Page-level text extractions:
▼

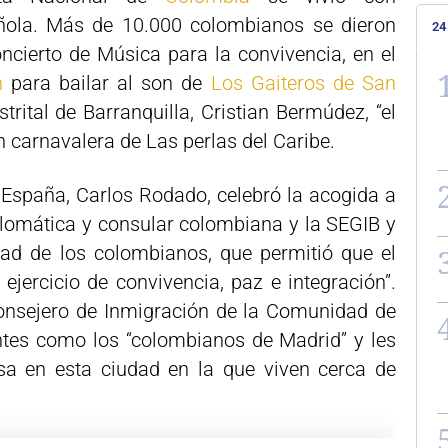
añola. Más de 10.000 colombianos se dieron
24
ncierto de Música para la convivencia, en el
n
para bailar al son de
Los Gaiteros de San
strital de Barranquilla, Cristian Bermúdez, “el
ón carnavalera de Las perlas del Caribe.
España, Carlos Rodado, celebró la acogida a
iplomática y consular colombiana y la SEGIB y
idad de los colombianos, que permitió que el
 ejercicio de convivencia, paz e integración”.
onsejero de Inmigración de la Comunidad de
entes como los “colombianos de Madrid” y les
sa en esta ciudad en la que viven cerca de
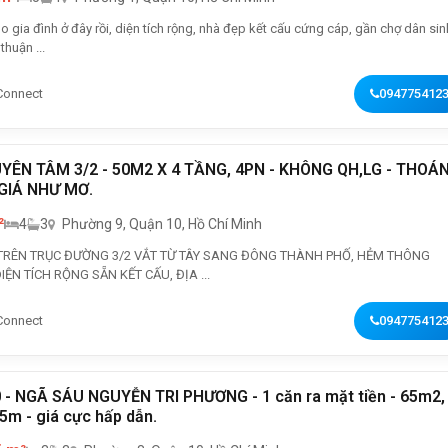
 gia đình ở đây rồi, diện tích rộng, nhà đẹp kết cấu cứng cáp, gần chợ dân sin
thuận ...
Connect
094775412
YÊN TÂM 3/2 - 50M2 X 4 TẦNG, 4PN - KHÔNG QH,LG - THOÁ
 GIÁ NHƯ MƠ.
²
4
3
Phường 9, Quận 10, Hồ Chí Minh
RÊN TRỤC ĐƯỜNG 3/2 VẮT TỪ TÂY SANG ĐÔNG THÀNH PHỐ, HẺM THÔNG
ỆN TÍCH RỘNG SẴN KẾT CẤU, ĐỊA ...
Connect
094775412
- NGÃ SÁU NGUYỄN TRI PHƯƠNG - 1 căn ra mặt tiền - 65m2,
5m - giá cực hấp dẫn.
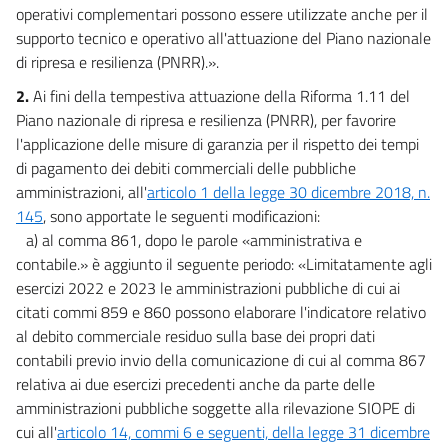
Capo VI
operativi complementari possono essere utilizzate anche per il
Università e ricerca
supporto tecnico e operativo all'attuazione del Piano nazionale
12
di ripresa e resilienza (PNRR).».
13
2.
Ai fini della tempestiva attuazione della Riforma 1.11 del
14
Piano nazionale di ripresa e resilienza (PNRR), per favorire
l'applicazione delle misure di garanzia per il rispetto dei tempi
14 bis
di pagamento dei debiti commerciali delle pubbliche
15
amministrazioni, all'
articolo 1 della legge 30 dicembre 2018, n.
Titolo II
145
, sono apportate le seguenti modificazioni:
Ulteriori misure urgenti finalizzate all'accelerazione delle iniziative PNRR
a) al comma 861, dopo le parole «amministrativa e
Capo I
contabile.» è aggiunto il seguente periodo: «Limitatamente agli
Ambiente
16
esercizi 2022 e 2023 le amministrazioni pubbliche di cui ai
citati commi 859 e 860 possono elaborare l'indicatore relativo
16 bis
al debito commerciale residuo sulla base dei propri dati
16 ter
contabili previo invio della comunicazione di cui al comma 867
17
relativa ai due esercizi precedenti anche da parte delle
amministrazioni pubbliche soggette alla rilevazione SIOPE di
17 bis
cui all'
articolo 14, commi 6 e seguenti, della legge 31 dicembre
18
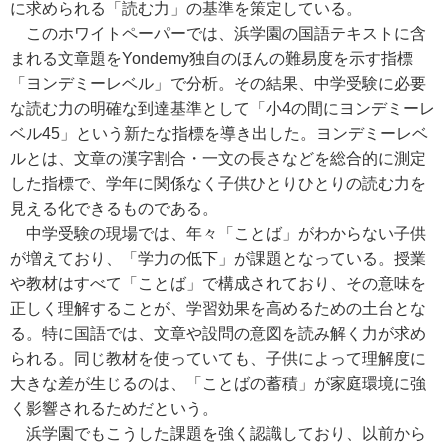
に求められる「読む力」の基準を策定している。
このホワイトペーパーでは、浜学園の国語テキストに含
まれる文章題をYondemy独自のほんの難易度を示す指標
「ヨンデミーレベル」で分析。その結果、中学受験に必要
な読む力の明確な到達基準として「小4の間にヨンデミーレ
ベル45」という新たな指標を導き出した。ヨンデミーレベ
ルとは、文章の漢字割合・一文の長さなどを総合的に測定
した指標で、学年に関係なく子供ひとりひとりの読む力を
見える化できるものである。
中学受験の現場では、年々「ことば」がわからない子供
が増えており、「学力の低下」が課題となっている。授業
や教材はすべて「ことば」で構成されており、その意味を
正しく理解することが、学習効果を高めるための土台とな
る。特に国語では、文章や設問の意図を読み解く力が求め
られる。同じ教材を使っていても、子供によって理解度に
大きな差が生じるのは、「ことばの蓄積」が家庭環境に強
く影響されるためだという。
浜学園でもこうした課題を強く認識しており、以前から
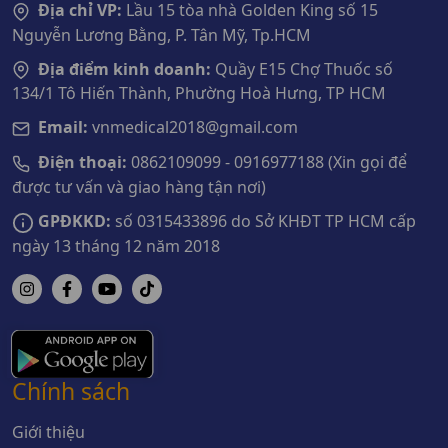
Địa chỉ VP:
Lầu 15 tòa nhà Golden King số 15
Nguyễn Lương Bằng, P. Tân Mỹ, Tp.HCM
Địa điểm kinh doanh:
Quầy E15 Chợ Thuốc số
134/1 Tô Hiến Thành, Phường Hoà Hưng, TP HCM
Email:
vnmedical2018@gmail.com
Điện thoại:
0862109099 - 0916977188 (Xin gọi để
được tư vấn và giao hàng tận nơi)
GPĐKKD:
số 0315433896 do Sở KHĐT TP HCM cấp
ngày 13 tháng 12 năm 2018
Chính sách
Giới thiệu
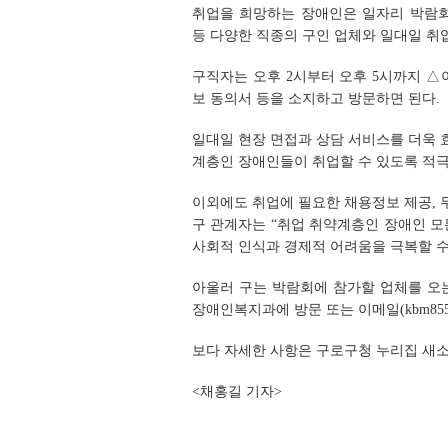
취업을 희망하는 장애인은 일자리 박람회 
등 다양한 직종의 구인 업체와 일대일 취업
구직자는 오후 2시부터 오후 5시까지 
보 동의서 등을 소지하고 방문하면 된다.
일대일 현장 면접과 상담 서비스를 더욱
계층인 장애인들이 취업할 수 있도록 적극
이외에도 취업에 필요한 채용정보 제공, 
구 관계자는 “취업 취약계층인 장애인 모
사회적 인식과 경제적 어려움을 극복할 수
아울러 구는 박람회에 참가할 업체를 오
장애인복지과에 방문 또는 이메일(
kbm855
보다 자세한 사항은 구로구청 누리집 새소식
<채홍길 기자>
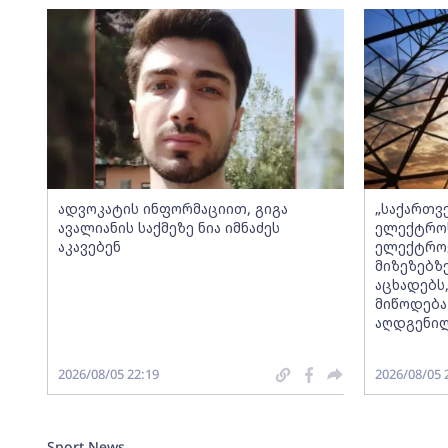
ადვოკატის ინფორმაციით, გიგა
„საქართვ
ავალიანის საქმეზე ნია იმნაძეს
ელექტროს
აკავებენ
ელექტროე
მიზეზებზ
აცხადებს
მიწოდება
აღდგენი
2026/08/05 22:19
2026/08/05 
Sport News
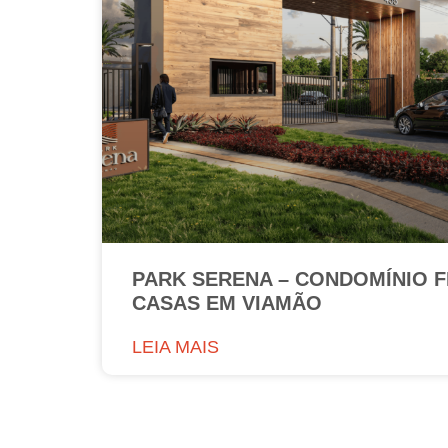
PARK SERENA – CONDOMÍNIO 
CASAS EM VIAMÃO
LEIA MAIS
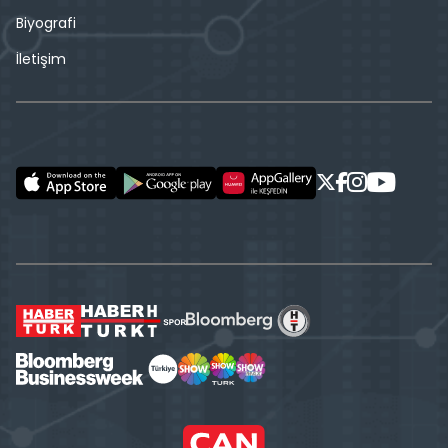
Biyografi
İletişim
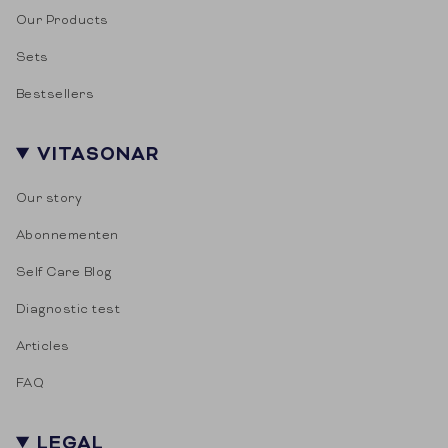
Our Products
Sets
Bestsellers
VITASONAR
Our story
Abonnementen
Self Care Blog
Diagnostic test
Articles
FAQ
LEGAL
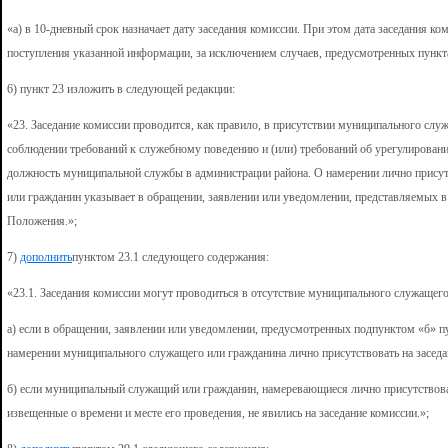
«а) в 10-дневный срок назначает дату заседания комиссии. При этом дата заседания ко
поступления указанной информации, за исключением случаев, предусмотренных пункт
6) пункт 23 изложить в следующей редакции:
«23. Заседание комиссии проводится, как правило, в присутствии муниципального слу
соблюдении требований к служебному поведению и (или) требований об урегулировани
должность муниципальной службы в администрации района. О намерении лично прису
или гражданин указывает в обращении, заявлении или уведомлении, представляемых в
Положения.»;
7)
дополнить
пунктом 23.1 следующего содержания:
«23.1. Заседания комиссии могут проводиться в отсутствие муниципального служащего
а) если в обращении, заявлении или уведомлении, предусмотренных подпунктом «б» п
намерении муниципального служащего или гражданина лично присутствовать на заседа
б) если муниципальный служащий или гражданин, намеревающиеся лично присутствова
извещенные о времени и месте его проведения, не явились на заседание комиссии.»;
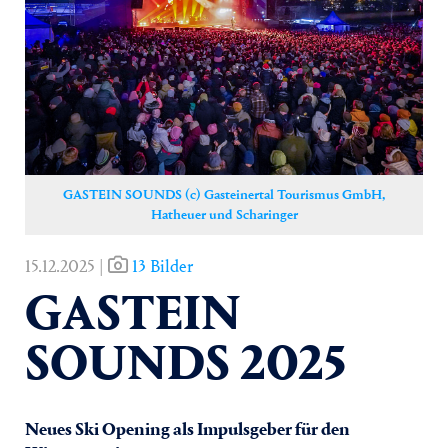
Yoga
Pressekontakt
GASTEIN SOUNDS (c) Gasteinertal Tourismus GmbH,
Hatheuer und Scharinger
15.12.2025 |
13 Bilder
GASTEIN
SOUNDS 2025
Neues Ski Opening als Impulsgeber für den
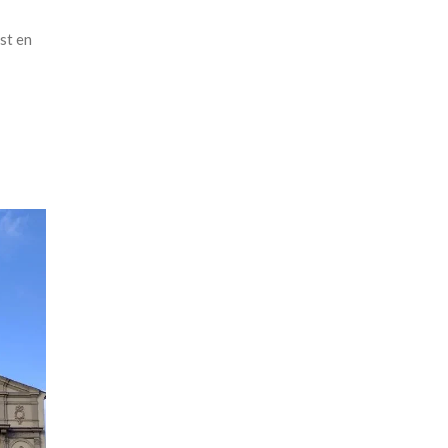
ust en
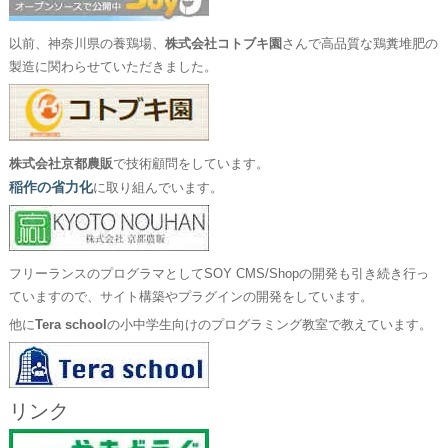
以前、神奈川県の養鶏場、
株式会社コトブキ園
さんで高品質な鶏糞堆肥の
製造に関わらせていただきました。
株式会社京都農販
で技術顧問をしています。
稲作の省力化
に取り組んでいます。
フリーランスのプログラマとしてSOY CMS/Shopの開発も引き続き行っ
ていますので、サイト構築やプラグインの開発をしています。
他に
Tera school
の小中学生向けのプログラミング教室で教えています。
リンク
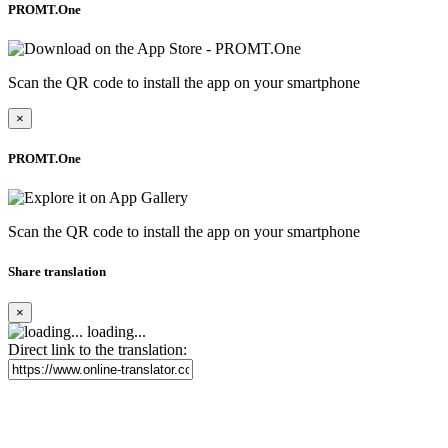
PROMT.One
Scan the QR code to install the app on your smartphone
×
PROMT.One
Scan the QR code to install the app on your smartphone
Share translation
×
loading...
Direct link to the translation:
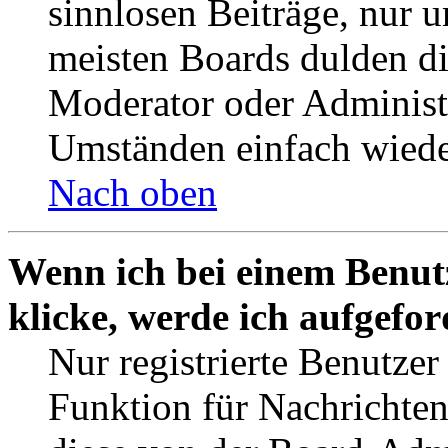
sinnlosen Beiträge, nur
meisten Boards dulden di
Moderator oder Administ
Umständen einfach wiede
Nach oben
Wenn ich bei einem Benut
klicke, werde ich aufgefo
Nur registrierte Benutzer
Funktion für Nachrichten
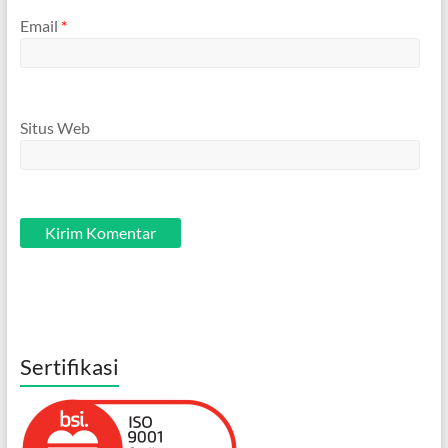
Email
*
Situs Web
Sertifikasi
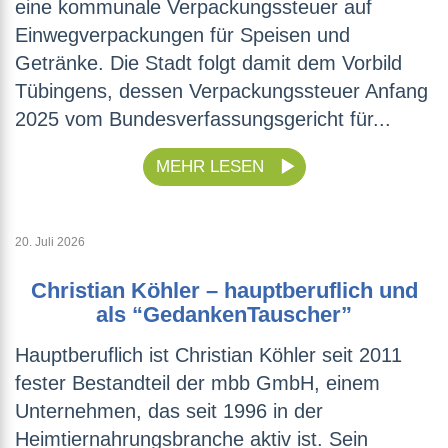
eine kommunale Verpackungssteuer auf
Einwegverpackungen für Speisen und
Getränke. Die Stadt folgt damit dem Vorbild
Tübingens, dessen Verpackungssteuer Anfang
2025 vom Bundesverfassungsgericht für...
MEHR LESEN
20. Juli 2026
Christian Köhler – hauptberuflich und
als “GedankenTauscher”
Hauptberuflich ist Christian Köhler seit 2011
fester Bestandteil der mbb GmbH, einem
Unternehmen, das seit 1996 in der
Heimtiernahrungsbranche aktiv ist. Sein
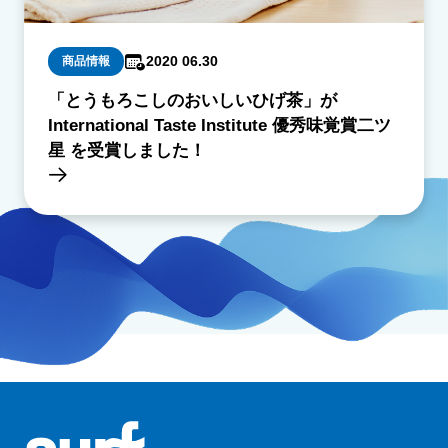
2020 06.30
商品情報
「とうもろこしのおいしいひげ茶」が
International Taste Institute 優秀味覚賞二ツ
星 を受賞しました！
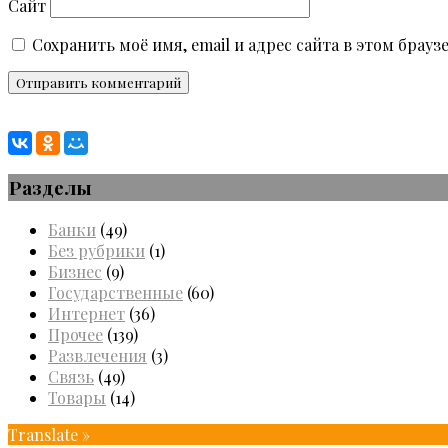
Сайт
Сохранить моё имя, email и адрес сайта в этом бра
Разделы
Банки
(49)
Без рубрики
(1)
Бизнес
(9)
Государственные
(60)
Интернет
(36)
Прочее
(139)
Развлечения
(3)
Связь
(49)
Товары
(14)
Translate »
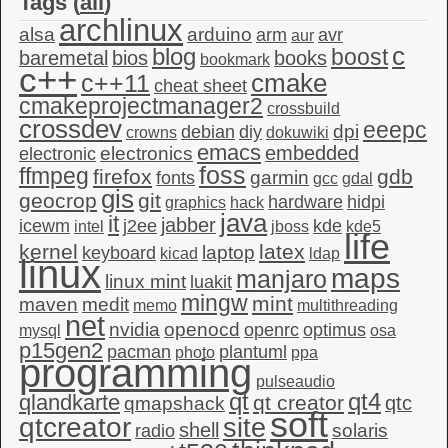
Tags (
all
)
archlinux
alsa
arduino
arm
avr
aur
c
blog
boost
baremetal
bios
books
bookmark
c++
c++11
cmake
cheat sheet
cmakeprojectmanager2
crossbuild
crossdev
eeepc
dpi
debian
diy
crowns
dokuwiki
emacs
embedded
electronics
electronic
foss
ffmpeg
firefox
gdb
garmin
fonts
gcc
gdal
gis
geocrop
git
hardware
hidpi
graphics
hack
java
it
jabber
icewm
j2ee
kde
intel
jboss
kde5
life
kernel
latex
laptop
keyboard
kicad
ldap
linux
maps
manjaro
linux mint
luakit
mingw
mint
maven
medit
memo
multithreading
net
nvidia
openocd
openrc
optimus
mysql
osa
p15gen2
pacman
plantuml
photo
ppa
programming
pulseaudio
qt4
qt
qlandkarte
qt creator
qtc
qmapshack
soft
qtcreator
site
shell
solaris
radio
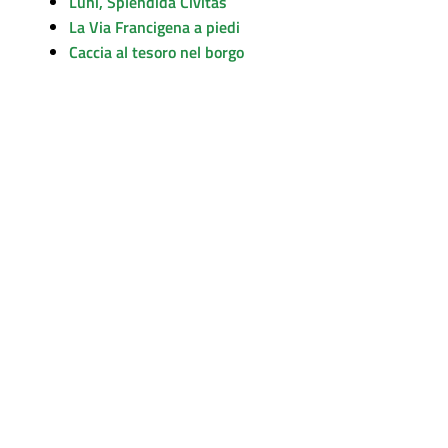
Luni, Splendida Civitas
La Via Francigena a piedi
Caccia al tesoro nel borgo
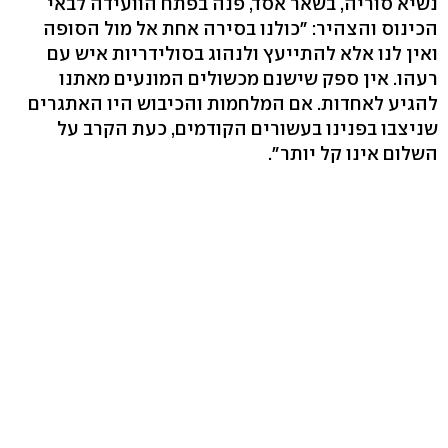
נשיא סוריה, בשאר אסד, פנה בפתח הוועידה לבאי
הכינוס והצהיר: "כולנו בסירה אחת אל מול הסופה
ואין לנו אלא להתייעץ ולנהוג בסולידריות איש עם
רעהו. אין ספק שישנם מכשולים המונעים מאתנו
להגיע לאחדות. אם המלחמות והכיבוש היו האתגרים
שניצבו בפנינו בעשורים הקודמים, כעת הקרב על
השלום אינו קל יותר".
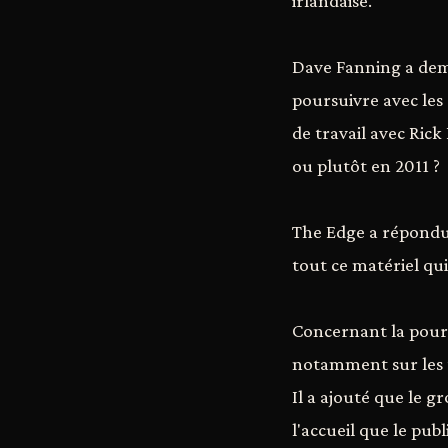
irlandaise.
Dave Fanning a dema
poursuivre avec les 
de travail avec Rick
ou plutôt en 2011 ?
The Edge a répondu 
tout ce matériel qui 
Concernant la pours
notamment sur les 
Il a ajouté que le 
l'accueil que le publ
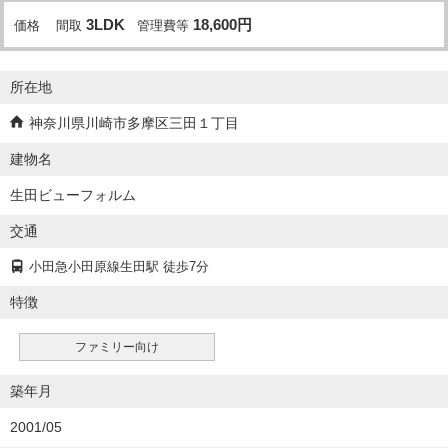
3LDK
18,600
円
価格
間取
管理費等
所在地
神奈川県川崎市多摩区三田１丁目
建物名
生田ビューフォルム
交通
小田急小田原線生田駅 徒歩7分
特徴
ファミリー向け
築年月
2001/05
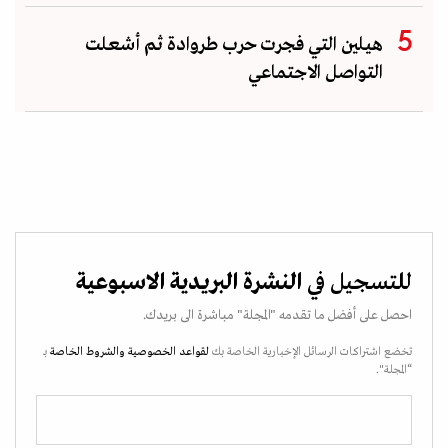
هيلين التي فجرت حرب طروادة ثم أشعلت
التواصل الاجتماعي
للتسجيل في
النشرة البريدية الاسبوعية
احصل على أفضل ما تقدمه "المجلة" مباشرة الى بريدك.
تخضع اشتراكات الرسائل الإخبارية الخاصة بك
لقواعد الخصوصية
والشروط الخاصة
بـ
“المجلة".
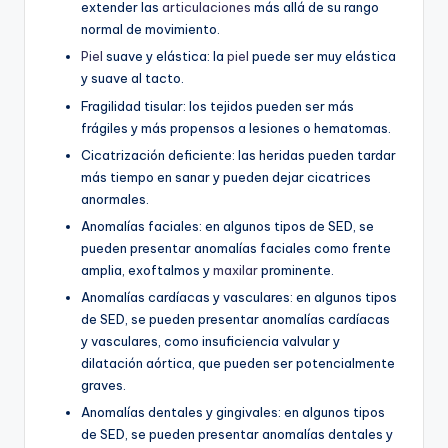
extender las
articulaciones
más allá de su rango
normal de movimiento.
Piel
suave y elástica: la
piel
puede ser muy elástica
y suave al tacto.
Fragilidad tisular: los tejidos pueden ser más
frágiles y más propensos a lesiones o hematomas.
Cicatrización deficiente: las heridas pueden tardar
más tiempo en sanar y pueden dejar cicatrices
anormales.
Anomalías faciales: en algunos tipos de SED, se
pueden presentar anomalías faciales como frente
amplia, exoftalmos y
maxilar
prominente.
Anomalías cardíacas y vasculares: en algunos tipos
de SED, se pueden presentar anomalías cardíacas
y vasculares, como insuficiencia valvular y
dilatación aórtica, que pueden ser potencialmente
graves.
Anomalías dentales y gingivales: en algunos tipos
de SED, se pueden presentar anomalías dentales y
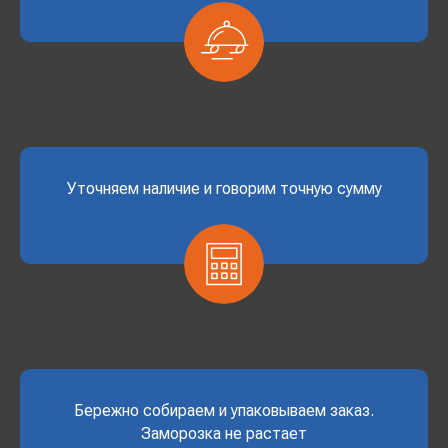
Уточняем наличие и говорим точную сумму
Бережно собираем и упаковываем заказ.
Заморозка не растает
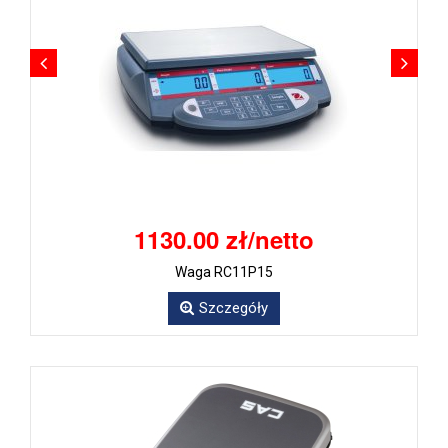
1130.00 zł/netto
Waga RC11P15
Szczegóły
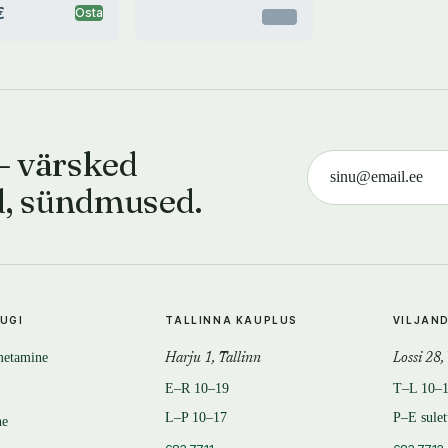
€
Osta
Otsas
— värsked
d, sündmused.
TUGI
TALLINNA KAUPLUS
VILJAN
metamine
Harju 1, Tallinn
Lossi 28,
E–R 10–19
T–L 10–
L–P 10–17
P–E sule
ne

▲

## [Task to complete]
Filter the data above down to lines with the word "предусмотренных", and copy them.

## [Result for this exercise]
поступления указанной информации, за исключением случаев, предусмотренных пункт
а) если в обращении, заявлении или уведомлении, предусмотренных подпунктом «б» п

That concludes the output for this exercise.